— Task brief —
Copy each of the entries below faithfully, setting aside any pictures.
==========
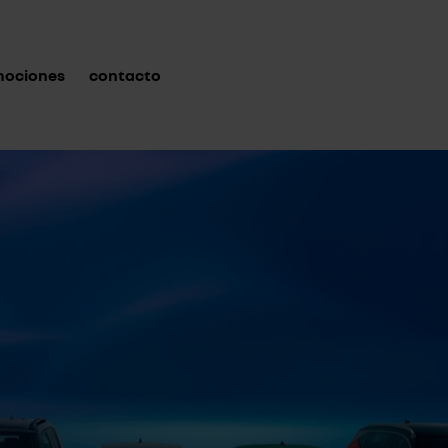
mociones
contacto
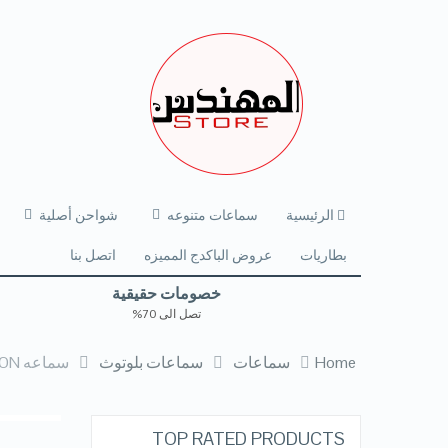
الرئيسية
سماعات متنوعه
شواحن أصلية
بطاريات
عروض الباكدج المميزه
اتصل بنا
خصومات حقيقية
تصل الى 70%
Home
سماعات
سماعات بلوتوث
سماعه XO FLEXIBLE EDITION الاصليه 2022 بالبطاريتين
TOP RATED PRODUCTS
==========
— Result for this task —
mociones
contacto
الرئيسية
سماعات متنوعه
شواحن أصلية
بطاريات
عروض الباكدج المميزه
اتصل بنا
خصومات حقيقية
تصل الى 70%
Home
سماعات
سماعات بلوتوث
سماعه XO FLEXIBLE EDITION الاصليه 2022 بالبطاريتين
TOP RATED PRODUCTS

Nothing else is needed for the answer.